The inspiration for the work, Waters said, draws deeply from his personal history.
“Lured by colorful descriptions of psychedelic visions, I was one of tens of thousands of teenagers in the late 1960s who ran away to California from a safe middle-class home, in a nationwide culture quest,” Waters said.
“Remembering that chapter in my life, I realized that the vision quest is universal, and I recalled the journey of Siddhartha. This story is my reimagining of that journey, set in a time of extreme cultural change, when experimentation and longing was at a zenith for that generation, outcomes varied, and sometimes harrowing with results unpredictable.”
The well-attended premiere was the culmination of more than a year of work by Waters, who began the libretto during a sabbatical year, completing musical sketches by late summer and orchestrating 27 individual pieces throughout the academic year.

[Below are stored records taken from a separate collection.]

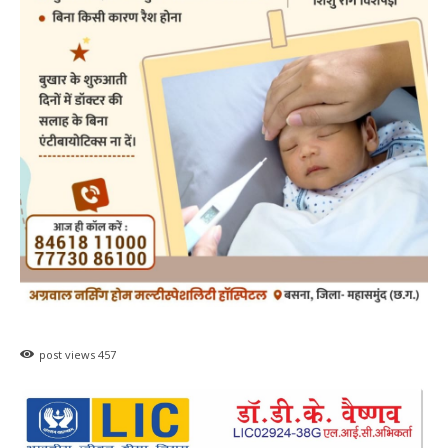
post views
457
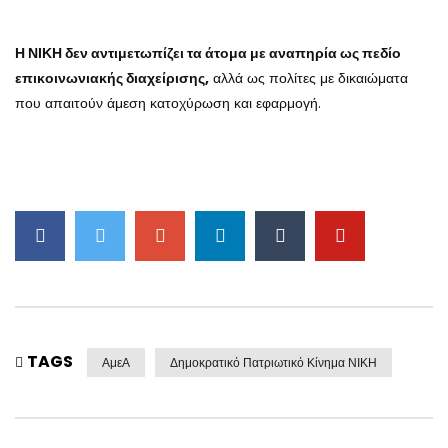
Η ΝΙΚΗ δεν αντιμετωπίζει τα άτομα με αναπηρία ως πεδίο
επικοινωνιακής διαχείρισης,
αλλά ως πολίτες με δικαιώματα
που απαιτούν άμεση κατοχύρωση και εφαρμογή.
TAGS
ΑμεΑ
Δημοκρατικό Πατριωτικό Κίνημα ΝΙΚΗ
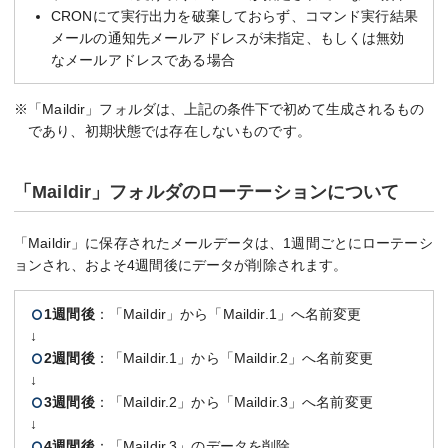
CRONにて実行出力を破棄しておらず、コマンド実行結果
メールの通知先メールアドレスが未指定、もしくは無効
なメールアドレスである場合
※「Maildir」フォルダは、上記の条件下で初めて生成されるもの
であり、初期状態では存在しないものです。
「Maildir」フォルダのローテーションについて
「Maildir」に保存されたメールデータは、1週間ごとにローテーシ
ョンされ、およそ4週間後にデータが削除されます。
1週間後
：「Maildir」から「Maildir.1」へ名前変更
↓
2週間後
：「Maildir.1」から「Maildir.2」へ名前変更
↓
3週間後
：「Maildir.2」から「Maildir.3」へ名前変更
↓
4週間後
：「Maildir.3」のデータを削除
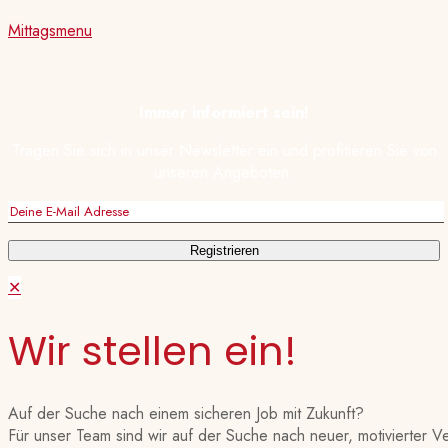
Mittagsmenu
Immer informiert sein!
Tragen Sie sich in unser Newsletter ein und profitieren Sie von
unseren Angeboten.
✕
Wir stellen ein!
Auf der Suche nach einem sicheren Job mit Zukunft?
Für unser Team sind wir auf der Suche nach neuer, motivierter V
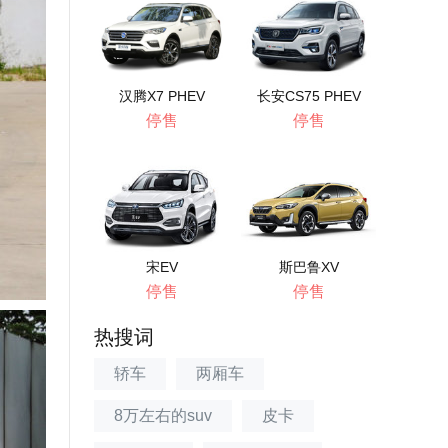
汉腾X7 PHEV
长安CS75 PHEV
停售
停售
宋EV
斯巴鲁XV
停售
停售
热搜词
轿车
两厢车
8万左右的suv
皮卡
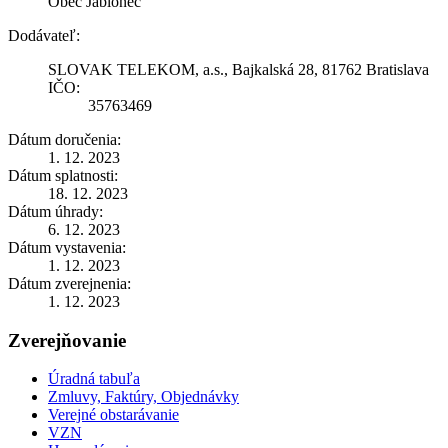
Obec Jablonec
Dodávateľ:
SLOVAK TELEKOM, a.s., Bajkalská 28, 81762 Bratislava
IČO:
35763469
Dátum doručenia:
1. 12. 2023
Dátum splatnosti:
18. 12. 2023
Dátum úhrady:
6. 12. 2023
Dátum vystavenia:
1. 12. 2023
Dátum zverejnenia:
1. 12. 2023
Zverejňovanie
Úradná tabuľa
Zmluvy, Faktúry, Objednávky
Verejné obstarávanie
VZN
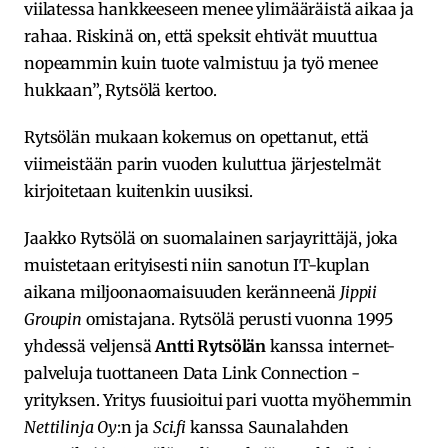
viilatessa hankkeeseen menee ylimääräistä aikaa ja
rahaa. Riskinä on, että speksit ehtivät muuttua
nopeammin kuin tuote valmistuu ja työ menee
hukkaan”, Rytsölä kertoo.
Rytsölän mukaan kokemus on opettanut, että
viimeistään parin vuoden kuluttua järjestelmät
kirjoitetaan kuitenkin uusiksi.
Jaakko Rytsölä on suomalainen sarjayrittäjä, joka
muistetaan erityisesti niin sanotun IT-kuplan
aikana miljoonaomaisuuden keränneenä
Jippii
Groupin
omistajana. Rytsölä perusti vuonna 1995
yhdessä veljensä
Antti Rytsölän
kanssa internet-
palveluja tuottaneen Data Link Connection -
yrityksen. Yritys fuusioitui pari vuotta myöhemmin
Nettilinja Oy
:n ja
Sci.fi
kanssa Saunalahden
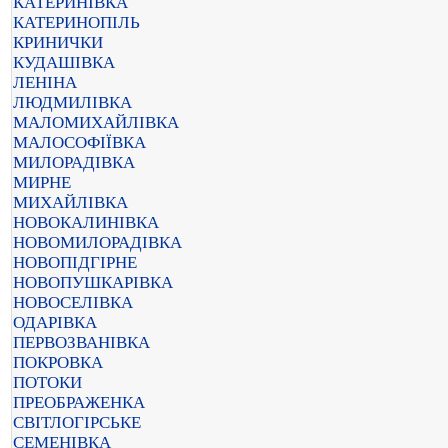
КАТЕРИНІВКА
КАТЕРИНОПІЛЬ
КРИНИЧКИ
КУДАШІВКА
ЛЕНІНА
ЛЮДМИЛІВКА
МАЛОМИХАЙЛІВКА
МАЛОСОФІЇВКА
МИЛОРАДІВКА
МИРНЕ
МИХАЙЛІВКА
НОВОКАЛИНІВКА
НОВОМИЛОРАДІВКА
НОВОПІДГІРНЕ
НОВОПУШКАРІВКА
НОВОСЕЛІВКА
ОДАРІВКА
ПЕРВОЗВАНІВКА
ПОКРОВКА
ПОТОКИ
ПРЕОБРАЖЕНКА
СВІТЛОГІРСЬКЕ
СЕМЕНІВКА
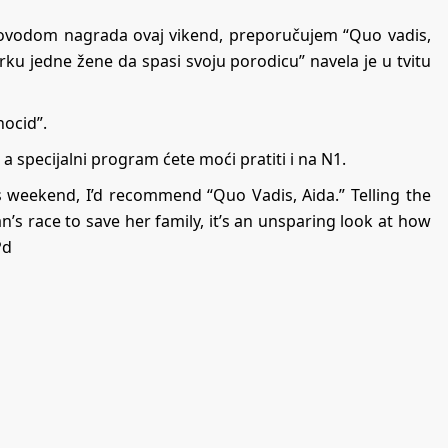
a povodom nagrada ovaj vikend, preporučujem “Quo vadis,
trku jedne žene da spasi svoju porodicu” navela je u tvitu
nocid”.
 a specijalni program ćete moći pratiti i na N1.
s weekend, I’d recommend “Quo Vadis, Aida.” Telling the
s race to save her family, it’s an unsparing look at how
Pd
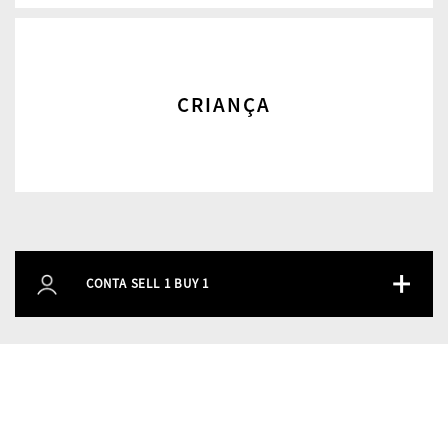
CRIANÇA
+
CONTA SELL 1 BUY 1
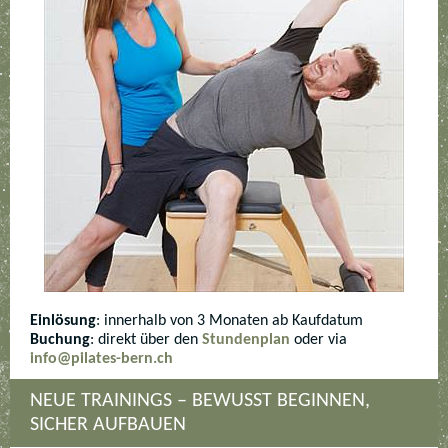
Einlösung
: innerhalb von 3 Monaten ab Kaufdatum
Buchung
: direkt über den
Stundenplan
oder via
info@pilates-bern.ch
NEUE TRAININGS – BEWUSST BEGINNEN,
SICHER AUFBAUEN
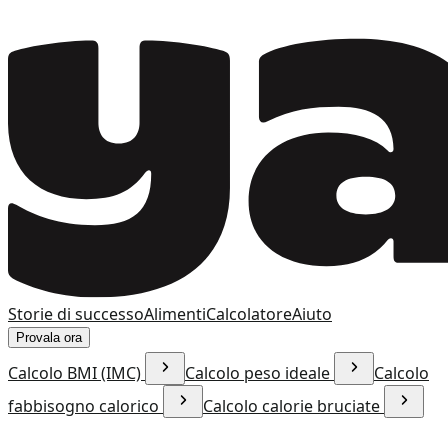
Storie di successo
Alimenti
Calcolatore
Aiuto
Provala ora
Calcolo BMI (IMC)
Calcolo peso ideale
Calcolo
fabbisogno calorico
Calcolo calorie bruciate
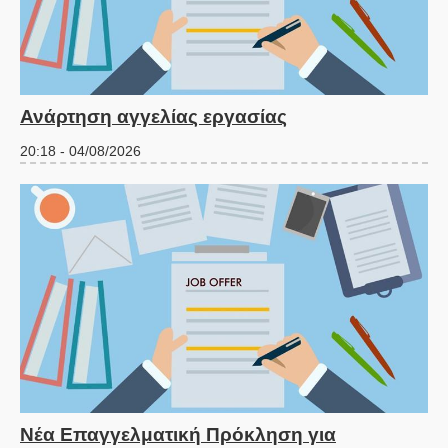
Ανάρτηση αγγελίας εργασίας
20:18 - 04/08/2026
Νέα Επαγγελματική Πρόκληση για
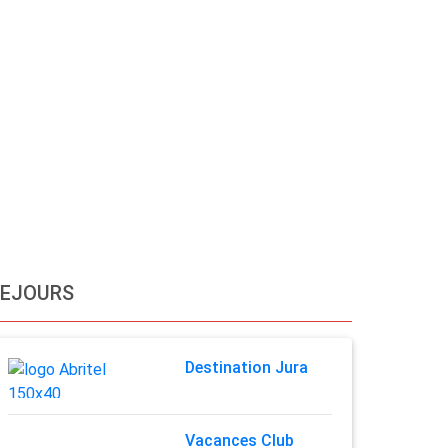
SEJOURS
Destination Jura
Vacances Club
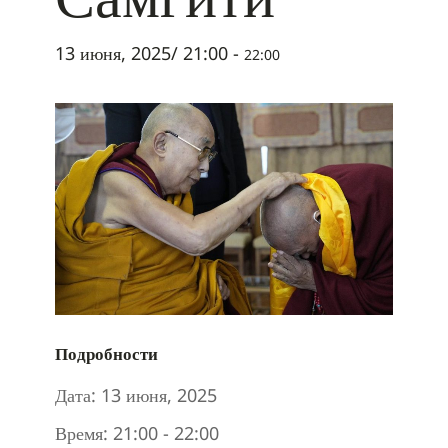
13 июня, 2025/ 21:00
-
22:00
Подробности
Дата:
13 июня, 2025
Время:
21:00 - 22:00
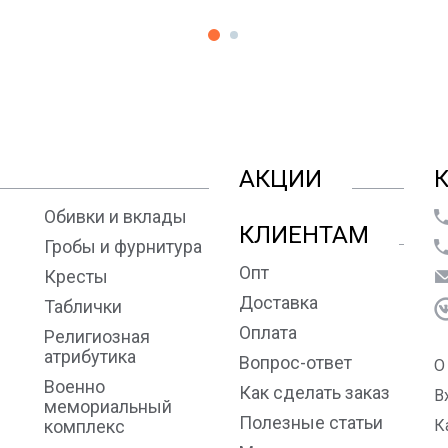
АКЦИИ
Обивки и вклады
КЛИЕНТАМ
Гробы и фурнитура
Опт
Кресты
Доставка
Таблички
Оплата
Религиозная
атрибутика
Вопрос-ответ
О
Военно
Как сделать заказ
В
мемориальный
Полезные статьи
комплекс
К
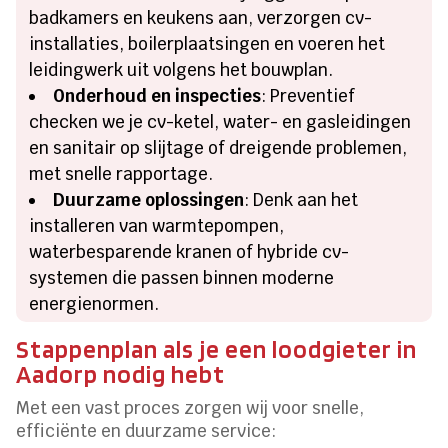
badkamers en keukens aan, verzorgen cv-
installaties, boilerplaatsingen en voeren het
leidingwerk uit volgens het bouwplan.
Onderhoud en inspecties
: Preventief
checken we je cv-ketel, water- en gasleidingen
en sanitair op slijtage of dreigende problemen,
met snelle rapportage.
Duurzame oplossingen
: Denk aan het
installeren van warmtepompen,
waterbesparende kranen of hybride cv-
systemen die passen binnen moderne
energienormen.
Stappenplan als je een loodgieter in
Aadorp nodig hebt
Met een vast proces zorgen wij voor snelle,
efficiënte en duurzame service:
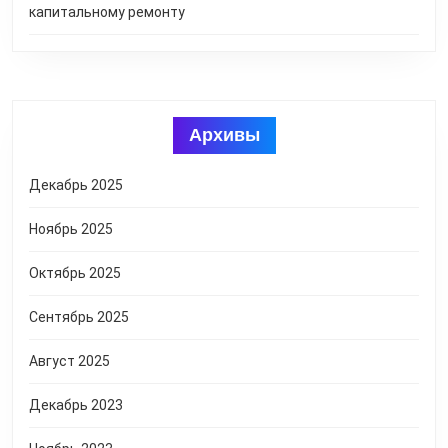
капитальному ремонту
Архивы
Декабрь 2025
Ноябрь 2025
Октябрь 2025
Сентябрь 2025
Август 2025
Декабрь 2023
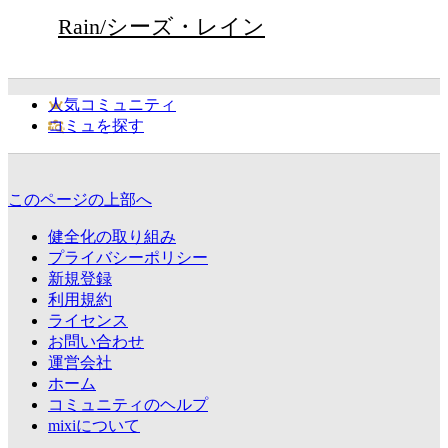
Rain/シーズ・レイン
人気コミュニティ
コミュを探す
このページの上部へ
健全化の取り組み
プライバシーポリシー
新規登録
利用規約
ライセンス
お問い合わせ
運営会社
ホーム
コミュニティのヘルプ
mixiについて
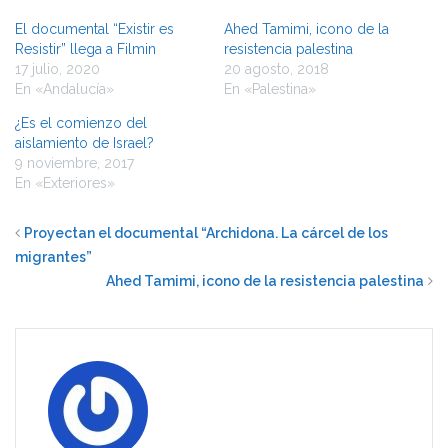
El documental “Existir es
Ahed Tamimi, icono de la
Resistir” llega a Filmin
resistencia palestina
17 julio, 2020
20 agosto, 2018
En «Andalucía»
En «Palestina»
¿Es el comienzo del
aislamiento de Israel?
9 noviembre, 2017
En «Exteriores»
Proyectan el documental “Archidona. La cárcel de los
migrantes”
Ahed Tamimi, icono de la resistencia palestina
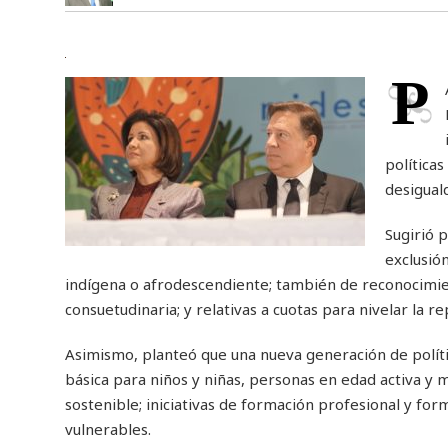
P
políticas
desigual
Sugirió 
exclusió
indígena o afrodescendiente; también de reconocimiento
consuetudinaria; y relativas a cuotas para nivelar la r
Asimismo, planteó que una nueva generación de polític
básica para niños y niñas, personas en edad activa y 
sostenible; iniciativas de formación profesional y for
vulnerables.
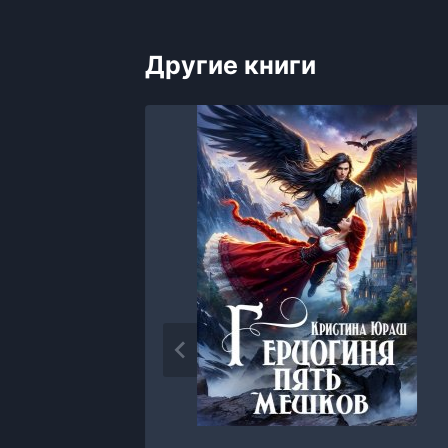
Другие книги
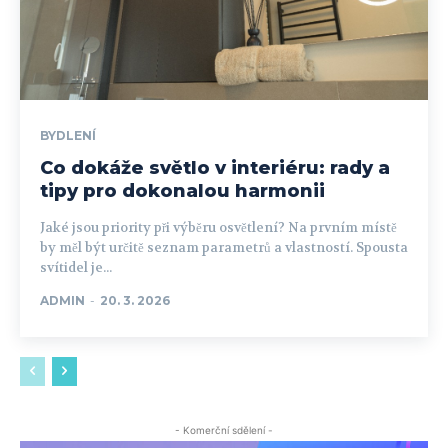
BYDLENÍ
Co dokáže světlo v interiéru: rady a
tipy pro dokonalou harmonii
Jaké jsou priority při výběru osvětlení? Na prvním místě
by měl být určitě seznam parametrů a vlastností. Spousta
svítidel je...
ADMIN
-
20. 3. 2026
- Komerční sdělení -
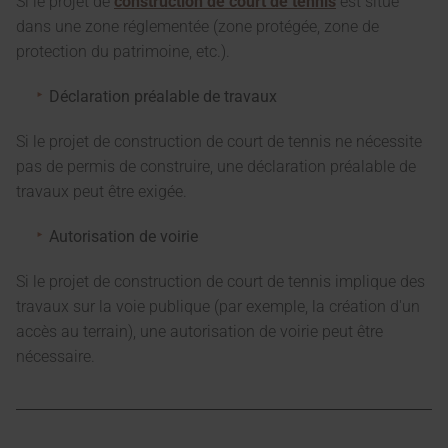
Si le projet de
construction de court de tennis
est situé
dans une zone réglementée (zone protégée, zone de
protection du patrimoine, etc.).
Déclaration préalable de travaux
Si le projet de construction de court de tennis ne nécessite
pas de permis de construire, une déclaration préalable de
travaux peut être exigée.
Autorisation de voirie
Si le projet de construction de court de tennis implique des
travaux sur la voie publique (par exemple, la création d'un
accès au terrain), une autorisation de voirie peut être
nécessaire.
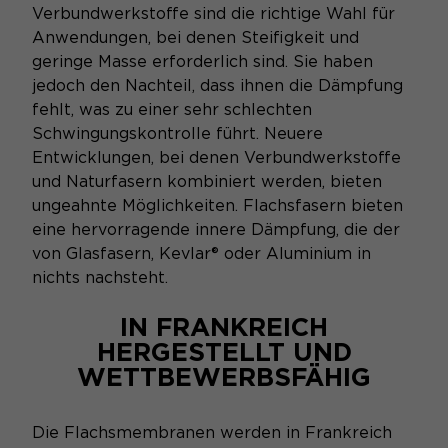
Verbundwerkstoffe sind die richtige Wahl für
Anwendungen, bei denen Steifigkeit und
geringe Masse erforderlich sind. Sie haben
jedoch den Nachteil, dass ihnen die Dämpfung
fehlt, was zu einer sehr schlechten
Schwingungskontrolle führt. Neuere
Entwicklungen, bei denen Verbundwerkstoffe
und Naturfasern kombiniert werden, bieten
ungeahnte Möglichkeiten. Flachsfasern bieten
eine hervorragende innere Dämpfung, die der
von Glasfasern, Kevlar® oder Aluminium in
nichts nachsteht.
IN FRANKREICH
HERGESTELLT UND
WETTBEWERBSFÄHIG
Die Flachsmembranen werden in Frankreich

“As composer, lyricist and librettist, as well as sound designer and producer, it took me every spare second of last year,” he said. “I had all of the music sketched out, and then spent the school year orchestrating the 27 musical pieces.”
Rehearsals intensified with cast members working remotely in the months prior. Waters’ San Diego living room doubled as a rehearsal space during the lead-up, and the full team relocated to Hunter College in New York City for final rehearsals.
“It was a trip. Next stop: Broadway,” Waters said following the premiere.
The production was directed by Desha Crownover with music direction by Richard Dunez Morrison. The ensemble included Geoffrey Burleson, piano; Charles Coleman (Das Krooner), baritone; Daniel Castro, guitar & mandolin; Karen Garcia, voice; Jack Gemmell, voice; Philip Gomez, voice; Sergio Bocanegra Gómez, keyboard; Matthew Javier, voice; Michael Jones, mandolin and Guitar; Peter Ko, cello; Andrew Michel, electric bass; David Ramirez, flute; Ed Spillane, saxophone; David Sullivan, drums; Joseph Martin Waters, composer; Julia Waters, voice.